Duncan eyed the tied leather roll Rush had carried through his ordeal, now resting on the pile of logs beside the young scientist. Rush sighed but did not stop him as he unrolled it, exposing a row of silvery instruments, each in its own sewn pocket. Surgical knives, tweezers, a metal rule, a small bone saw, probes, long needles with silk thread, and a reed-thin stem of metal with a tiny mirror at its end ...
Duncan eyed the tools uneasily. "What exactly in God's name are you doing here, Rush?"

"Gathering evidence, of course. With doctors in Philadelphia paying three pounds a body, there's no end of cadavers there. But it's damnable hard to find a native specimen. ... I showed them my coin. I asked about the recently dead. They did not seem to understand. Only one spoke any English and that poorly. So I pulled out a surgical blade to help him understand. He asked what it was and I told him, very slowly, to help him grasp the word. Then he pulls out his war ax and shouts at me."
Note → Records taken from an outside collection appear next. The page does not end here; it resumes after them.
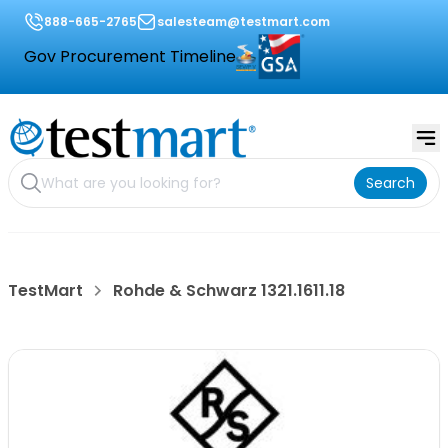
888-665-2765
salesteam@testmart.com
Gov Procurement Timeline
Search
TestMart
Rohde & Schwarz 1321.1611.18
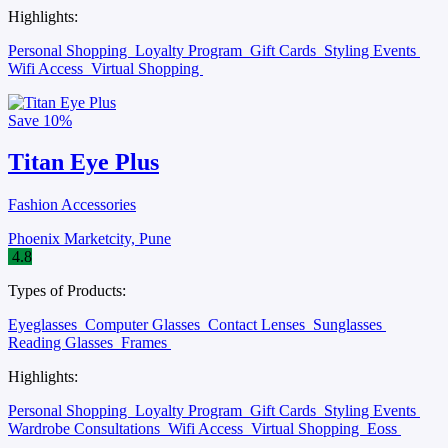
Highlights:
Personal Shopping
Loyalty Program
Gift Cards
Styling Events
Wifi Access
Virtual Shopping
Save
10%
Titan Eye Plus
Fashion Accessories
Phoenix Marketcity, Pune
4.8
Types of Products:
Eyeglasses
Computer Glasses
Contact Lenses
Sunglasses
Reading Glasses
Frames
Highlights:
Personal Shopping
Loyalty Program
Gift Cards
Styling Events
Wardrobe Consultations
Wifi Access
Virtual Shopping
Eoss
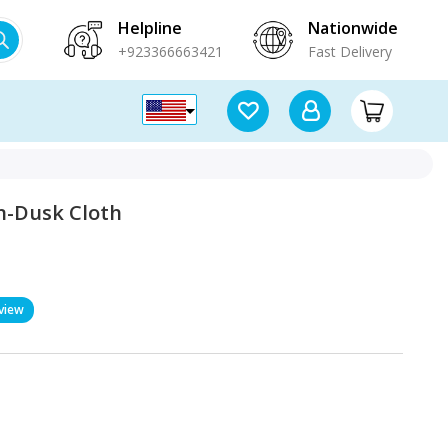
Helpline
Nationwide
+923366663421
Fast Delivery
-Dusk Cloth
view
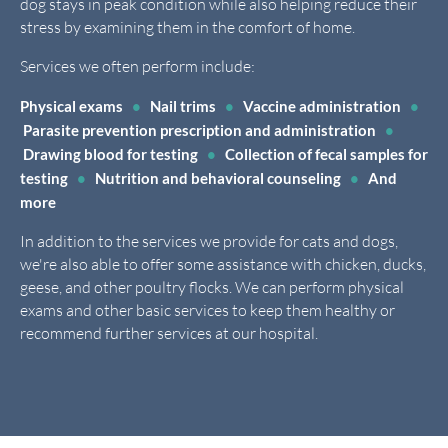
dog stays in peak condition while also helping reduce their
stress by examining them in the comfort of home.
Services we often perform include:
Physical exams
•
Nail trims
•
Vaccine administration
•
Parasite prevention prescription and administration
•
Drawing blood for testing
•
Collection of fecal samples for
testing
•
Nutrition and behavioral counseling
•
And
more
In addition to the services we provide for cats and dogs,
we're also able to offer some assistance with chicken, ducks,
geese, and other poultry flocks. We can perform physical
exams and other basic services to keep them healthy or
recommend further services at our hospital.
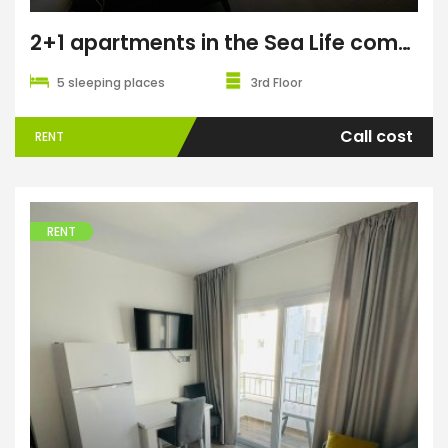
2+1 apartments in the Sea Life complex
5 sleeping places
3rd Floor
Call cost
RENT
RENT
Apartments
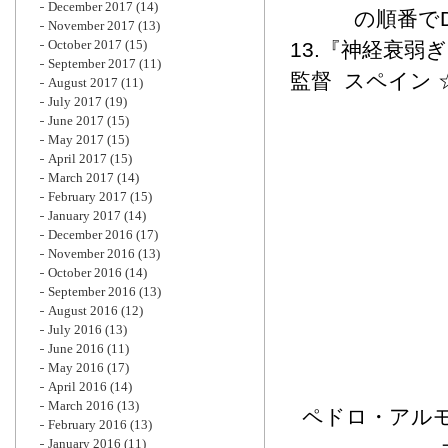
December 2017
(14)
の順番で
November 2017
(13)
October 2017
(15)
13.『神経衰弱
September 2017
(11)
監督 スペイン 
August 2017
(11)
July 2017
(19)
June 2017
(15)
May 2017
(15)
April 2017
(15)
March 2017
(14)
February 2017
(15)
January 2017
(14)
December 2016
(17)
November 2016
(13)
October 2016
(14)
September 2016
(13)
August 2016
(12)
July 2016
(13)
June 2016
(11)
May 2016
(17)
April 2016
(14)
March 2016
(13)
ペドロ・アルモ
February 2016
(13)
January 2016
(11)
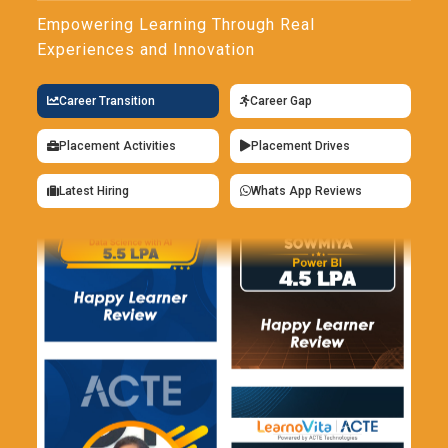
Empowering Learning Through Real
Experiences and Innovation
Career Transition
Career Gap
Placement Activities
Placement Drives
Latest Hiring
Whats App Reviews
Duncan stared in mute astonishment. "You must have an angel hovering over you to have survived so long. ... You come from Philadelphia, where they pay bounties for Indian hair, you show him your coin, then display your blade, naming it your scalpel." Duncan repeated the word, slowly, the way Rush must have done. "Scalp-el."

The color left Rush's face. "Dear God! I didn't ... I never meant to suggest ... dear God!" he repeated.

Duncan stared at the forlorn man, wondering not for the first time how learned men could be so unwise in the ways of the world.
But this interlude is almost a gentle one, compared with what Duncan and his friends are headed toward, as Duncan's hunt for a murderous cabal puts him into the way of the most angry patriots along the New World's coast. Duncan has never dreamed that good, wise men would ever actually choose to defy the King -- and as he begins to realize how wrong he has been, lives of the people he loves are on the line. He will have to mesh his training in deduction and reason, with the canny opportunism he's learned from both of his "tribes," to have a chance at surviving.

The horrible conditions of slaveholding, of manipulative indentures, of women who have no real rights, and of invaders uprooting a land's people in order to seize wealth -- all of these align againtst Duncan in this volume.

A small caution for mystery readers: Although Duncan's forensics operate powerfully here, especially in the first half of BLOOD OF THE OAK, several major twists and his eventual fate depend more on his ability to choose the right alliances and sustain them. Thus, this is less a tale of investigation than of revelation and maturing.
His confusion was like a physical pain. He stared at the foreboding words [on a slip of paper inside a Bible], which kindled anew his grief for the young couple in the churchyard.

It made no sense that amidst the urgent, mysterious work these men were engaged in they would take the time to speak of Shakespeare, to memorize passages ... He shook his head in bewilderment.
Pattison's deep strength is in his gift of in-life autopsy of the human mind and soul. He lines up, chapter upon chapter, the forces that Duncan must face in a new way -- or lose himself in the process.

So, this one's a little less of a clue-based mystery, but instead a powerful book of transition: for Duncan, from naive to knowing; for his friends, from tribal loyalty to spiritual search; and for the settlers and their gatherings, from ruled colonies to something that dares to whisper: Independence.

There must be a sequel already in the works; I'm looking forward to watching Pattison carry this striking and passionate narrative into the explosions that will forge the American Revolution -- and Duncan McCallum's fate.